Il existe un adversaire pire que celui qui n'a plus rien à perdre : celui qui, ayant tout, est prêt à tout sacrifier. (L. Davoust, Au-delà des murs)
La troupe s'ébranle, s'étire en un ruban sinueux le long de la pente. Elle escalade un coteau rocailleux où se devine encore la saignée d'une route pavée. Quoiqu'elle soit raide, cette côte n'est qu'une plaisanterie pour les montagnards. C'est un verrou, un épaulement à franchir avant de déboucher dans une vallée glaciaire. En d'autres circonstances, cela représentait la perspective d'une promenade tranquille, malgré l'air qui se raréfie à cette altitude. Mais dans la troupe du thane, les visages sont troublés. Même les huscarles n'ont pas le cœur à fanfaronner, car ce qui les attend, c'est la vallée de Wyrmdale, sa cité perdue et son dragon. (J-P. Jaworski, Désolation)
Elle avait menti. Elle avait menti afin qu'il se sente coupable. Afin qu'il soit détruit par l'idée d'avoir tout gâché. D'avoir tué pour rien, détruit lui-même ce qu'il guignait, et qu'il ignorait avoir déjà reçu. Non ! Mensonges. Infamie. Il était la victime. Pas le bourreau ! (N. Dau, Ton visage et mon coeur)
Laissé seul, il tira son épée tandis que les Fils du Sang restant se plaçaient en éventail autour de lui. Acculé, le bretteur savait ce qui l'attendait. Une flèche le cueillit par derrière, se fichant dans le creux de son genou. Il l'arracha d'un geste sec, provoquant une onde de douleur cuisante. Alors qu'il se redressait un trait s'enfonça dans son épaule. Une flèche lui perfora la cuisse. Une autre se planta dans sa fesse droite. Lardé de traits, épuisé, il lâcha son épée et s'effondra. Il tenta une dernière fois de se redresser mais s'en révéla incapable. Alors les Fils du Sang rangèrent leurs arcs et dégainèrent leurs lames. Ils vinrent à lui, silhouettes tatouées aux faces grimaçantes de triomphe. Il avait fait preuve de courage jusqu'au bout. Il se raccrocha à cette idée. Il mourut impuissant mais fier. Sans gémir, sans implorer, sans injures. (M. Robert, Qjörill l'assassin)

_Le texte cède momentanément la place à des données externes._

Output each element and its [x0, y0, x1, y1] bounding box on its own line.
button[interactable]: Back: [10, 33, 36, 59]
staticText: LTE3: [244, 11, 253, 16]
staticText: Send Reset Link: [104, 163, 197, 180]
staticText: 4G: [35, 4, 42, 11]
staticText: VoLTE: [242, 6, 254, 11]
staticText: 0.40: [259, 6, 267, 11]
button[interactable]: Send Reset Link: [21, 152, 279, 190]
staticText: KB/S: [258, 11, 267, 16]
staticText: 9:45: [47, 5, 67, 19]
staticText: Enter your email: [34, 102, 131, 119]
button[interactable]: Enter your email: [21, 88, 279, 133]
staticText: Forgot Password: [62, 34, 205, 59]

Je suis seule dans cette cellule. Seule avec la rage au ventre. Des souvenirs des anciens prisonniers affleurent, m'enveloppant d'impressions, d'images brumeuses. Lasse de lutter, je m'abandonne très légèrement à leur étreinte. Ce ne sont guère plus que des frôlements qui me permettent de fuir l'oppressant présent du cachot : colère de cet assassin, lion enfermé dans une cage trop exiguë ; larmes et tremblements de cette femme rongée par la drogue et la maladie ; accablement de cet homme à qui l'on a tout pris et qui s'est vengé. Toujours les mêmes histoires, toujours les mêmes rengaines : existences minables et désespérées, combines malsaines, morts en sursis. Cliquetis, crissements du bois frottant contre le métal. Je tourne les yeux vers la porte. Ça y est. On vient me chercher. (C. Bousquet, La stratégie de l'arraignée)
Nous étions couchés sous un arbre duveteux, mon flanc sur le sol, sa tête à elle sur mon côté. Je me souviens qu'il a commencé à pleuvoir. Nous n'avons pas bougé, alors j'ai poussé tout autour d'elle. Mes branches, mes vignes, tout autour de son visage. Mes rameaux au creux de ses cheveux. Elle avait des bois de cerf. Elle avait sa ramure magnifique. Nous étions enfin mélangés. Elle et moi, Cernunnos brisé. (Justine Niogret, Porter dans son sang l'artefact et l'antidote)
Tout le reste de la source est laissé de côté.